What stood out to me during Roman’s talk at CSS Day was the fact that both these pseudo-mixin solutions use custom properties to apply the mixin. As a result, the mixing-in declaration – the code that applies or doesn’t apply the mixin – cascades.

That leads to an interesting feature: a mixin can be applied in one place, and removed somewhere else. Once ‘turned off’, it’s as though the mixin was never applied at all. The properties simply revert to their un-mixed-in state:

See the Pen Un-mixing a mixin by @miriamsuzanne on CodePen.

We don’t get that same behavior with the @apply rule as currently defined. If we apply the same mixin twice with different values, both rules will be replaced by the internals of the mixin.

@mixin --card(--color) {
  background: var(--color);
  border: thick solid color-mix(in oklch, var(--color), black);
}

p { @apply --card(pink); }
p:last-child { @apply --card(powderblue); }

The result after substitution will be:

p {
  background: pink;
  border: thick solid color-mix(in oklch, pink, black);
}
p:last-child {
  background: powderblue;
  border: thick solid color-mix(in oklch, powderblue, black);
}

In some cases, that will be fine. The properties inside the mixin will continue to cascade. Each declaration of background overrides the previous, and the same with border. In the end, we get the expected result.

But we can’t ‘remove’ the mixin, or any of those property definitions, we can only override them with new values. That can be a real problem.

Let’s go back to our visually-hidden example. We should really clarify that we don’t want it applied when an element has focus. With the custom property, we can override a single property wherever necessary:

[visually-hidden] {
  --hidden: var(--hidden--on);
}

[hidden-when=small] {
  @container (inline-size < 20ch) {
    --hidden: var(--hidden--on);
  }
}

:focus,
:active {
  --hidden: var(--hidden--off);
}

But with @apply we either have to plan ahead for all conditions before we apply the mixin:

[visually-hidden]:not(:focus):not(:active) {
  @apply --visually-hidden;
}

Or we need to carefully revert every property of the mixin. But… revert to what value? Maybe we can use revert-layer and some clever layering? We could even build the off switch into our mixin:

/* when '--off' is undefined we get the output */
@mixin --visually-hidden(--off) {
  clip: var(--off, rect(0 0 0 0));
  clip-path: var(--off, inset(50%));
  height: var(--off, 1px);
  overflow: var(--off, hidden);
  position: var(--off, absolute);
  white-space: var(--off, nowrap);
  width: var(--off, 1px);
}

@layer base {
  [visually-hidden] {
    @apply --visually-hidden;
  }
}

/* put our overrides in a higher layer to revert from */
@layer overrides {
  :focus,
  :active {
    /* set --off to revert-layer */
    @apply --visually-hidden(revert-layer);
  }
}

That provides an off switch, but it requires some careful planning ahead, and the layering requirement seems fragile.
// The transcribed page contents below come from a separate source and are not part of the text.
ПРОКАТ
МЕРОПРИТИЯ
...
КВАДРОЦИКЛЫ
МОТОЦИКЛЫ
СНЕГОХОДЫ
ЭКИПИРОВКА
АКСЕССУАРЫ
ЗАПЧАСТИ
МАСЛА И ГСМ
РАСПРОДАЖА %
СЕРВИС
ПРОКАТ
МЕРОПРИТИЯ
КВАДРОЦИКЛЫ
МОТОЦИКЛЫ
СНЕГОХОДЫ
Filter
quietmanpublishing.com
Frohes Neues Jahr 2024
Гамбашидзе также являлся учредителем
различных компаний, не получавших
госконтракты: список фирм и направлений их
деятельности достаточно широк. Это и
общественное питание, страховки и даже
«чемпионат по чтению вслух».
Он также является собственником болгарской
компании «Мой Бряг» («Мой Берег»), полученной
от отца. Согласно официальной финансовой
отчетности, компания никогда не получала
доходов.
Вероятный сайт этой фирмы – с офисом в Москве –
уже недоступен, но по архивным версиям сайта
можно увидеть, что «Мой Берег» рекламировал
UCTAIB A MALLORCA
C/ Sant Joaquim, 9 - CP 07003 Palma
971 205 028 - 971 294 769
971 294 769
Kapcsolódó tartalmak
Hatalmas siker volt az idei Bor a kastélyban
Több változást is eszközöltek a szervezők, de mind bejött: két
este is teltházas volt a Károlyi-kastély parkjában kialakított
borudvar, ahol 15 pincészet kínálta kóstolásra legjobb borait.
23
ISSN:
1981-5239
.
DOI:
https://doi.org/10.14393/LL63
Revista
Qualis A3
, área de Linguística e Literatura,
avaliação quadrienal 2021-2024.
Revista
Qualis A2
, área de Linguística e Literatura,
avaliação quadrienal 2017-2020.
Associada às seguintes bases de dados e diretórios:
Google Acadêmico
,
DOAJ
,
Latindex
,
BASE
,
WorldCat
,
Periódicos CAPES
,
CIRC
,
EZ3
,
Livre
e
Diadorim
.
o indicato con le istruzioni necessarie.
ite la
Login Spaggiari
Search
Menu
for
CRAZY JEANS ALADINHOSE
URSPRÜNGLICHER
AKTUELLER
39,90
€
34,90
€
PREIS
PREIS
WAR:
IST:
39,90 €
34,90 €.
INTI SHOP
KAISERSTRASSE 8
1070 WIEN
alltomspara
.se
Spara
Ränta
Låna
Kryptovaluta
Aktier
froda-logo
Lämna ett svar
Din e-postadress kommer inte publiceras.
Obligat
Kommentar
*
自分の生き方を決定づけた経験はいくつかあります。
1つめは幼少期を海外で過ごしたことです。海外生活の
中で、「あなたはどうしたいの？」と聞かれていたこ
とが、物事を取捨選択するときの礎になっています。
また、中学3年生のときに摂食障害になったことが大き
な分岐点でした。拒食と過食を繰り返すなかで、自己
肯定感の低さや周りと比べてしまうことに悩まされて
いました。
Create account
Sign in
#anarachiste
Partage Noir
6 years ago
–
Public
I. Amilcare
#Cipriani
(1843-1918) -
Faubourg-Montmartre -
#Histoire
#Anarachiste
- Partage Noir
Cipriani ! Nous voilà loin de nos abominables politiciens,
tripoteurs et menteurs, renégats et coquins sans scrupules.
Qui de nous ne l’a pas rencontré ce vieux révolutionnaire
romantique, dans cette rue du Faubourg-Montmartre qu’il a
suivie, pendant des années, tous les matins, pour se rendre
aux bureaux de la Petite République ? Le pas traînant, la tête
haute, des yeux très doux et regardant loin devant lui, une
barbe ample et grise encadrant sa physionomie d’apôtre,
This isn’t a new or theoretical issue. After years of using Sass mixins, it’s something I’ve encountered many times. In most situations it’s possible to work around the issue, but sometimes it becomes quite complicated to get all the logic right in one place.
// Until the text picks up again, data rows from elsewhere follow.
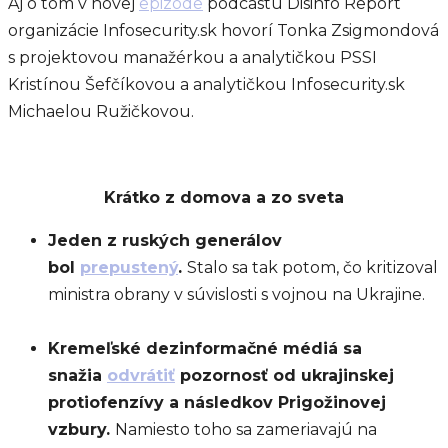
Aj o tom v novej
epizóde
podcastu Disinfo Report
organizácie Infosecurity.sk hovorí Tonka Zsigmondová
s projektovou manažérkou a analytičkou PSSI
Kristínou Šefčíkovou a analytičkou Infosecurity.sk
Michaelou Ružičkovou.
Krátko z domova a zo sveta
Jeden z ruských generálov
bol
prepustený
.
Stalo sa tak potom, čo kritizoval
ministra obrany v súvislosti s vojnou na Ukrajine.
Kremeľské dezinformačné médiá sa
snažia
odvrátiť
pozornosť od ukrajinskej
protiofenzívy a následkov Prigožinovej
vzbury.
Namiesto toho sa zameriavajú na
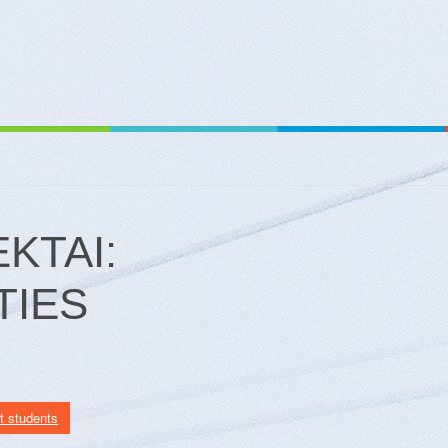
KTAI:
TIES
t students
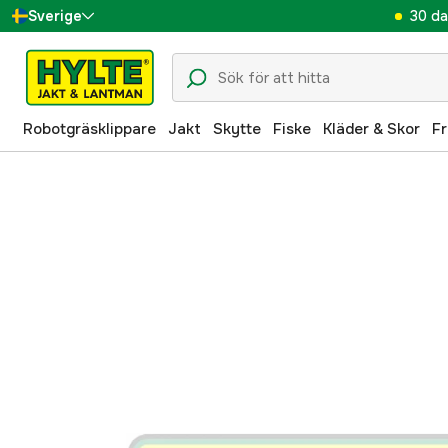
30 da
Sverige
Danmark
Suomi
Robotgräsklippare
Jakt
Skytte
Fiske
Kläder & Skor
Fr
Norge
Deutschland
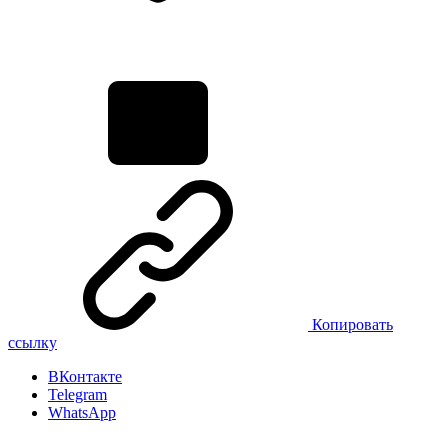
Копировать
ссылку
ВКонтакте
Telegram
WhatsApp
The cascade is useful for these situations. When we’re defining new CSS features we often ask should these behaviors cascade together, are they intertwined? If so, they belong in the same property.

It seems clear to me that it would be useful (at least sometimes) for the mixin-application syntax to cascade. But before we make any big changes we also need to ask:

I don’t think we want something like the JavaScript removeEventListener() function, which requires a careful matching of arguments. I’d like to avoid any @un-apply-style rules. That has always seemed fragile to me, and I’d rather use the cascade if we can.

What do you think? Should mixin calls cascade? Are there use cases for both behaviors?